In the days leading up to the Finance Minister, Bill English, delivering his seventh Budget, the Government expertly managed expectations down, with a lot of help from the Opposition and a gullible news media.
Indeed, the Government was accused by Opposition parties of breaking its promise to make child poverty its key priority this term.
News media, desperate for a story, did the Government's job by framing a narrative that meant by Budget morning no one who followed the news would have expected any announcement on poverty reduction.
Not only was there a package, but the Government did what is almost unthinkable, (for National, at least) and raised benefit rates for beneficiary families by $25 a week.
National had for years consistently rejected suggestions benefit payment should be increased.
This is the first benefit rise, aside from cost-of-living adjustments, since 1972. The last time benefit rates were touched was in 1991 when the then-National Government slashed them.
Advocacy groups say the 1991 benefit cuts were responsible for pushing large numbers of beneficiaries into poverty.
The Budget announcement goes some way to redressing that but, according to the Council of Trade Unions economist Bill Rosenberg, it goes nowhere near to restoring benefit payments to where they were before the cuts.
Additionally, beneficiaries face one or two catches. First, they will have to wait nearly a year before they start getting the extra money, and it will be offset by cuts in accommodation support.
But, in total, the Government still expects most beneficiaries with children to be about $23 a week better off.
The other catch is that the work obligations placed on sole parents will be tightened. Under the changes, a sole parent will be expected to be ready for work once their youngest child turns three rather than five. They will also be expected to work up to 20 hours a week compared with 15 now.

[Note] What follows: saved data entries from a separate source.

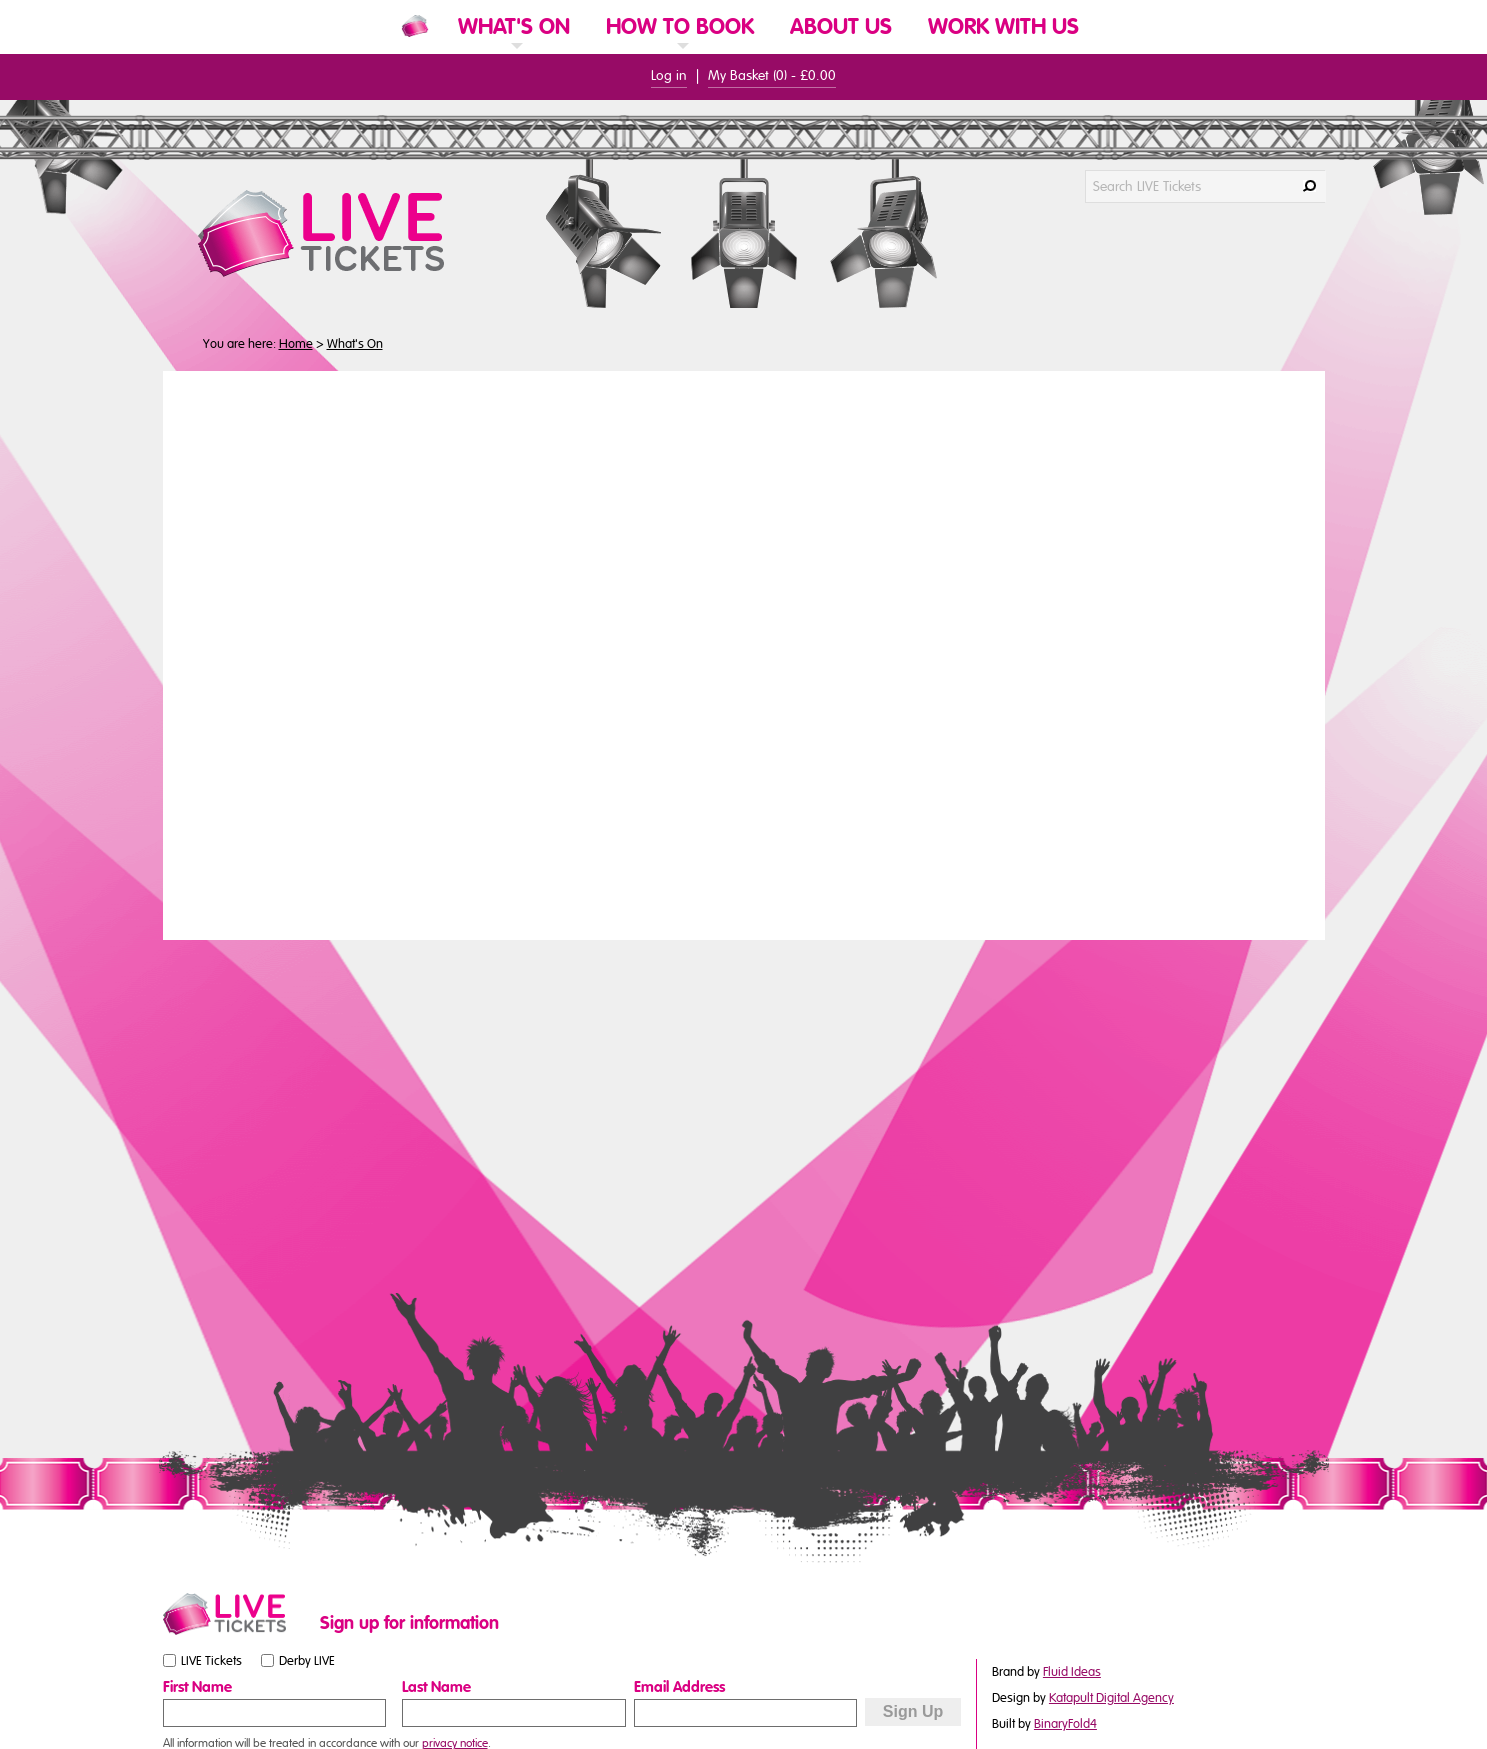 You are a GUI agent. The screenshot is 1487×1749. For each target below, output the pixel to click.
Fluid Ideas (1072, 1672)
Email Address (679, 1687)
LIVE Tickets (211, 1661)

The Government is also increasing the tax credits for working families, particularly those earning less than $36,350 a year.
It said it had focused this support programme on the children in greatest hardship.

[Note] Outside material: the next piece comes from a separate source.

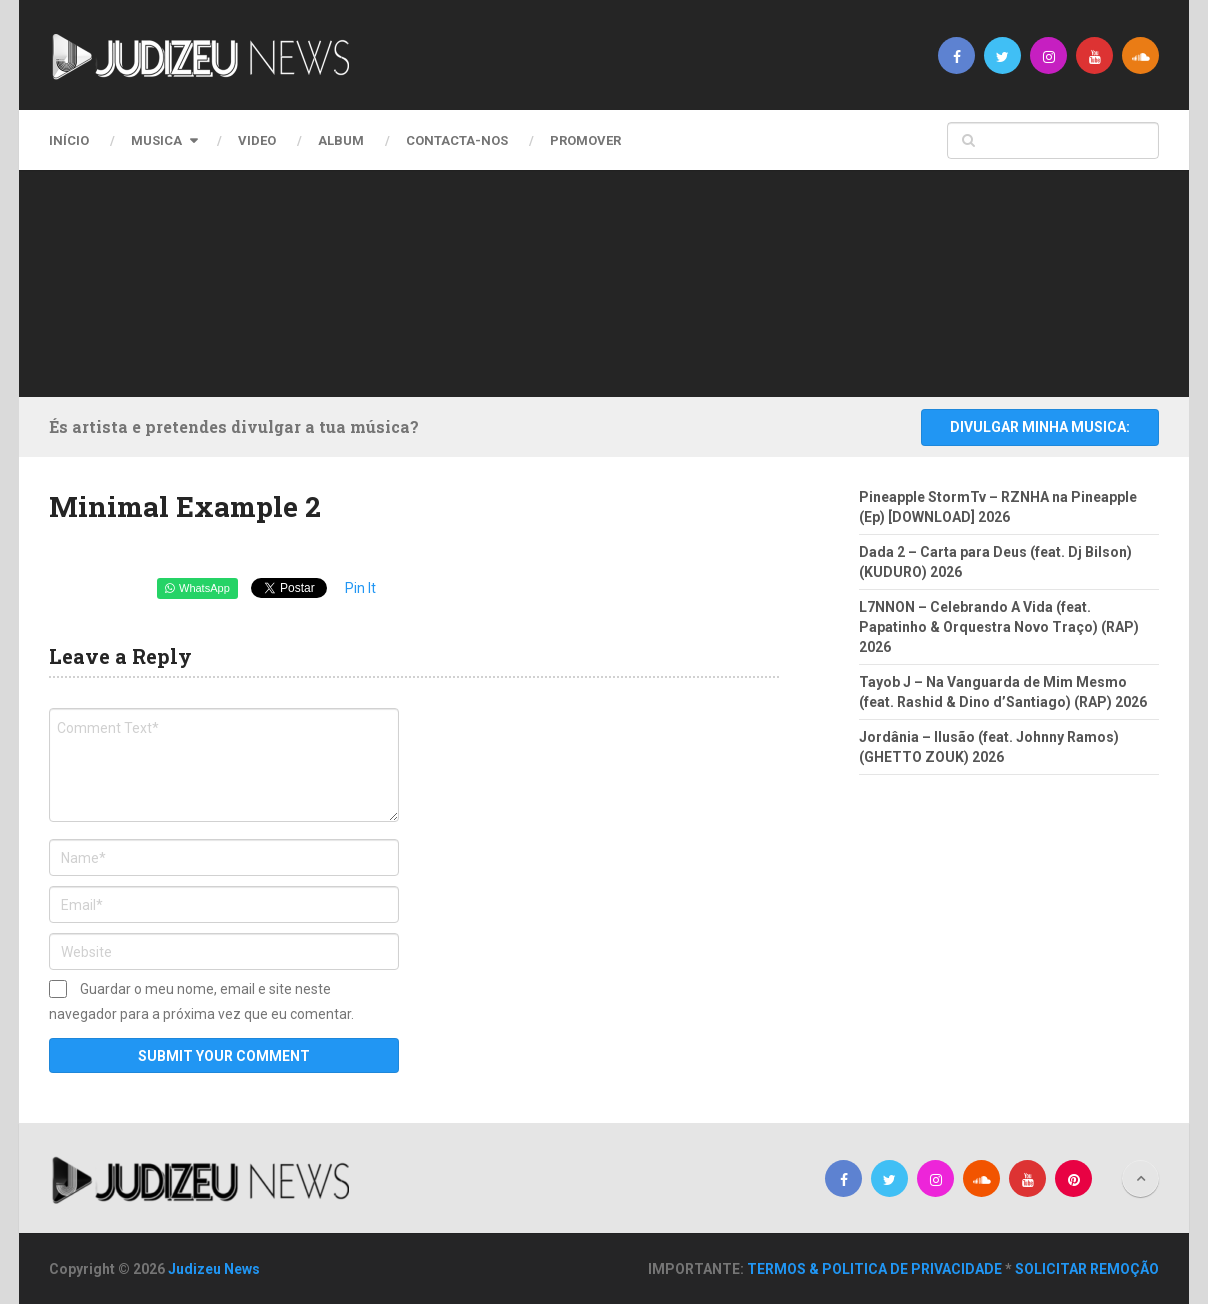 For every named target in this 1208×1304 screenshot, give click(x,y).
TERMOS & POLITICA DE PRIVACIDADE (874, 1269)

Its poverty reduction package has been criticised for not going far enough, but it certainly dwarfs media and Opposition expectations before the Budget.

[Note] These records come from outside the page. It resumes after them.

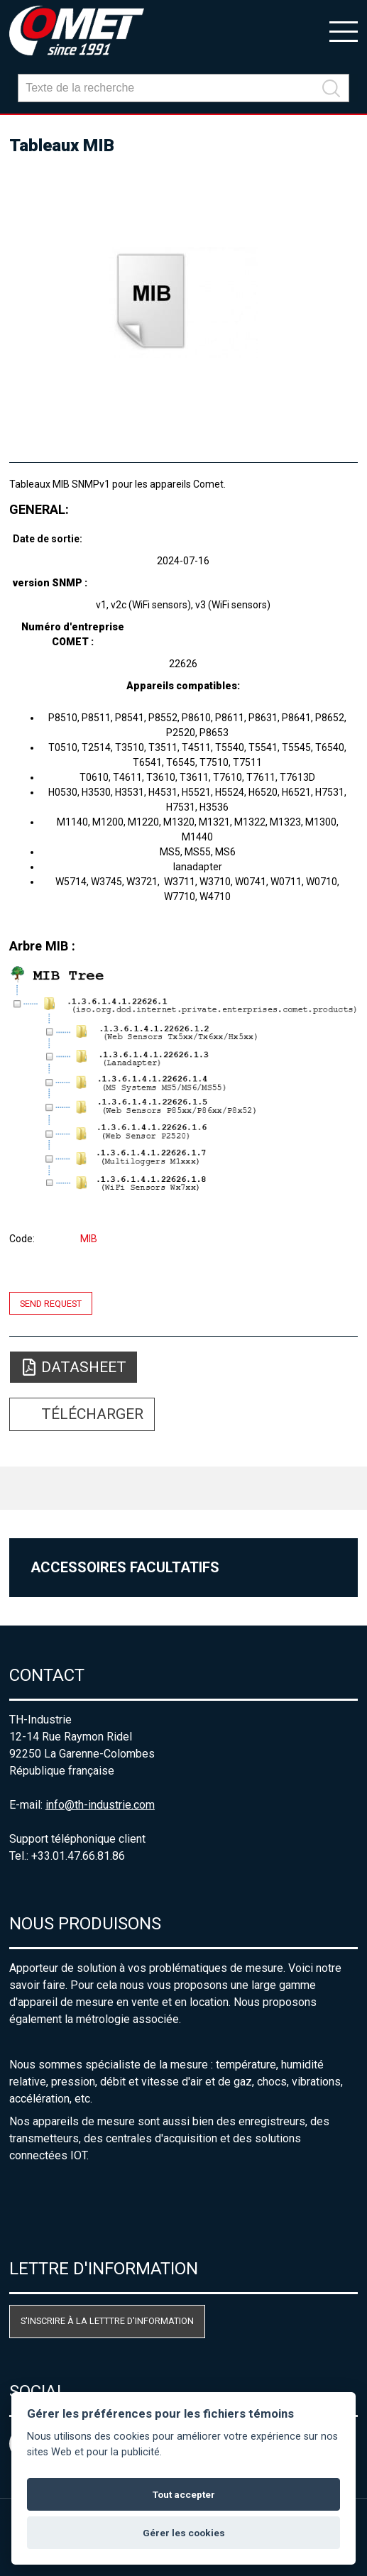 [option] (183, 302)
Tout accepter (184, 2494)
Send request (51, 1303)
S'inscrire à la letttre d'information (107, 2320)
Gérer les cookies (184, 2532)
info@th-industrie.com (100, 1805)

And it is likely to satisfy many members of the public concerned that more needed to be done to combat child poverty. At the same time, by imposing tougher work tests, National is likely to have pacified its more right-wing supporters who would baulk at raising benefits.
The plan is typical of Prime Minister John Key's approach to politics, where he has become adept at cleverly treading into his political opponents' territory, without upsetting his core constituency.
It is also typical of Mr English's approach to the public finances. Increased spending on poverty is almost matched by savings elsewhere, such as the decision to dump the $1000 kick-start payment for people joining KiwiSaver.
Mr English was able to spring a surprise in this Budget which, partially at least, obscured the Government's failure to get its books into surplus this year.
It also overshadowed an anaemic list of initiatives to strengthen and diversify the economy.
While the forecasts remain buoyant about economic growth and employment there are still some worrying signs on the horizon.
Dairy commodity prices continue to plunge. Farmers will feel the pinch first before their lack of spending then flows into the country's provincial towns and cities.
Doubts remain too about whether enough is being done to rein in run-away house prices in Auckland.
The Labour Party leader, Andrew Little, has responded to the Budget by welcoming the increase in benefit payments but he has then questioned the Government's economic management.
Mr Little argues under National's policies the economy remains too narrowly based and will not grow fast enough to create the jobs which people on benefits ultimately rely on to get back into paid employment.
If his expectation of tough times ahead is right then this Budget might, in retrospect, be seen as a failed opportunity.
But if its forecasts are broadly right and its focus on poverty does make a difference then the Government will get the kudos.
In the short-term, at least, it is politically ahead.
And, looking ahead to 2017, National has left itself the option of tax cuts.
While Mr English warns the Budget norm now is for new spending to be restricted to about $1 billion dollars a year, in 2017 the forecast shows new spending totalling $2.5 billion.
Funnily enough that is election year.
While the economics might be questionable, it looks like good politics.